Stack Overflow Asked on December 20, 2021
update table1
set comments = @comments
where id = @id
In a web application, I had a single record update query for a varchar(MAX)
column that only updated 40K characters of the 80K characters I was sending. So it chopped off the last 40K or so.
I don’t see how a column can part-update like that. Does it stream large values? ie. if the connection broke half way, and only half was transferred across? But surely it would wait for the full command and parameters to load in a buffer before executing?
What if the table was busy with many users, and locks occurred and it was a victim of a deadlock? Once it started, I assume it would be all or nothing. But any possibility it could part-update the column?

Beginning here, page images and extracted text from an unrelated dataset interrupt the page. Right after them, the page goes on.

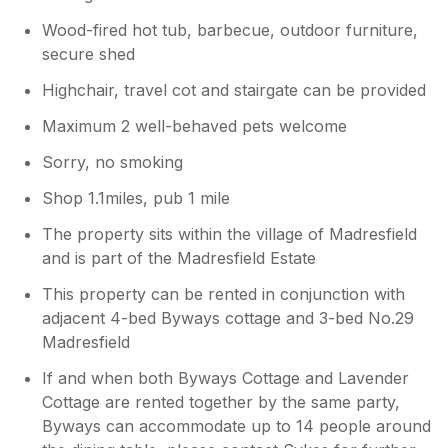
Wood-fired hot tub, barbecue, outdoor furniture,
secure shed
Highchair, travel cot and stairgate can be provided
Maximum 2 well-behaved pets welcome
Sorry, no smoking
Shop 1.1miles, pub 1 mile
The property sits within the village of Madresfield
and is part of the Madresfield Estate
This property can be rented in conjunction with
adjacent 4-bed Byways cottage and 3-bed No.29
Madresfield
If and when both Byways Cottage and Lavender
Cottage are rented together by the same party,
Byways can accommodate up to 14 people around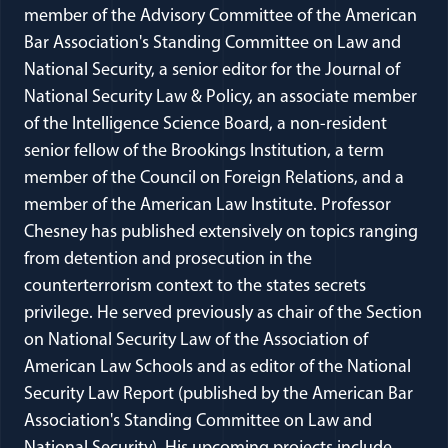
member of the Advisory Committee of the American
Bar Association's Standing Committee on Law and
National Security, a senior editor for the Journal of
National Security Law & Policy, an associate member
of the Intelligence Science Board, a non-resident
senior fellow of the Brookings Institution, a term
member of the Council on Foreign Relations, and a
member of the American Law Institute. Professor
Chesney has published extensively on topics ranging
from detention and prosecution in the
counterterrorism context to the states secrets
privilege. He served previously as chair of the Section
on National Security Law of the Association of
American Law Schools and as editor of the National
Security Law Report (published by the American Bar
Association's Standing Committee on Law and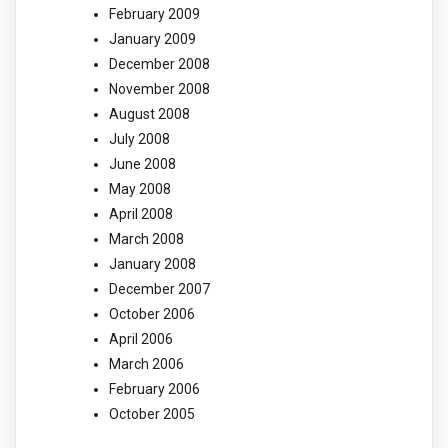
February 2009
January 2009
December 2008
November 2008
August 2008
July 2008
June 2008
May 2008
April 2008
March 2008
January 2008
December 2007
October 2006
April 2006
March 2006
February 2006
October 2005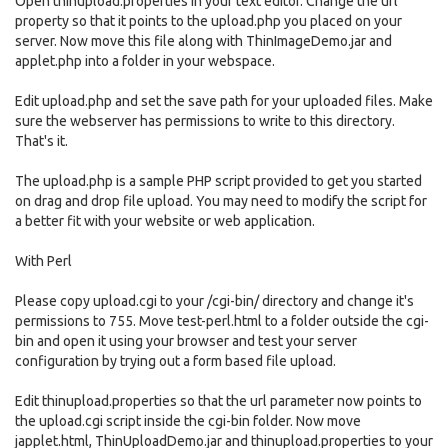
Open thinupload.properties in your text editor. Change the url
property so that it points to the upload.php you placed on your
server. Now move this file along with ThinImageDemo.jar and
applet.php into a folder in your webspace.
Edit upload.php and set the save path for your uploaded files. Make
sure the webserver has permissions to write to this directory.
That's it.
The upload.php is a sample PHP script provided to get you started
on drag and drop file upload. You may need to modify the script for
a better fit with your website or web application.
With Perl
Please copy upload.cgi to your /cgi-bin/ directory and change it's
permissions to 755. Move test-perl.html to a folder outside the cgi-
bin and open it using your browser and test your server
configuration by trying out a form based file upload.
Edit thinupload.properties so that the url parameter now points to
the upload.cgi script inside the cgi-bin folder. Now move
japplet.html, ThinUploadDemo.jar and thinupload.properties to your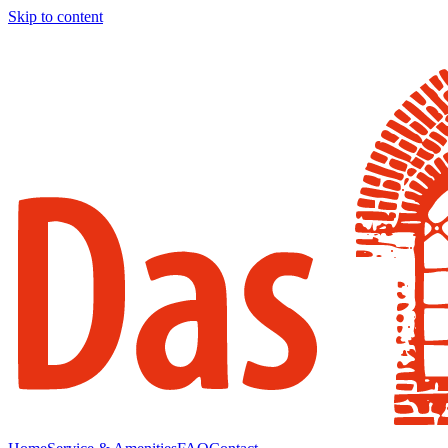
Skip to content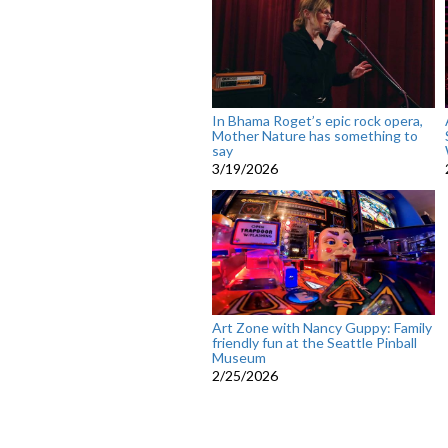
In Bhama Roget’s epic rock opera,
Mother Nature has something to
say
3/19/2026
Art Zone with Nancy Guppy: Family
friendly fun at the Seattle Pinball
Museum
2/25/2026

Edit: it’s definitely not in the database because the customer complained about the missing data, which I verified is in fact missing.
Edit: save would come via Javascript call to .NET web service to an EF save function. so could any of those truncate the data on a transmission/thread interruption type event?
Note this is a one off event. But severely disrupting to the customer. So I really need to audit a cause. Many times this has worked fine over a long period of time. I am assuming it’s some infrequent occurrence due to thread or internet interrupt somewhere on the pipe.
I agree with David Browne. You could try something like this in SSMS to "see" what is in the column easier:
select comments, '(' + comments + ')' as comments2, CAST(comments as varbinary(max)) as CommentsAsBytes,
LEN(comments) as CommentsLength, DATALENGTH(CAST(comments as varbinary(max))) as CommentsNumBytes
from table1 where id = @id
What does it return? Do CommentsLength and CommentsNumBytes look right?
Answered by Moe Sisko on December 20, 2021
but any possibility it could part-update the column?
No. No possibility that that would happen other than a bug somewhere, perhaps in your controller code.
One possibility is that there's a 0x00
character in the middle. SQL Server can handle that, but many, many client programs will refuse to display anything after a 0x00 code point, thinking it's a null-terminated string.
EG
create table #x(data varchar(max))
insert into #x(data) values (cast(0x414141410041414141 as varchar(max)))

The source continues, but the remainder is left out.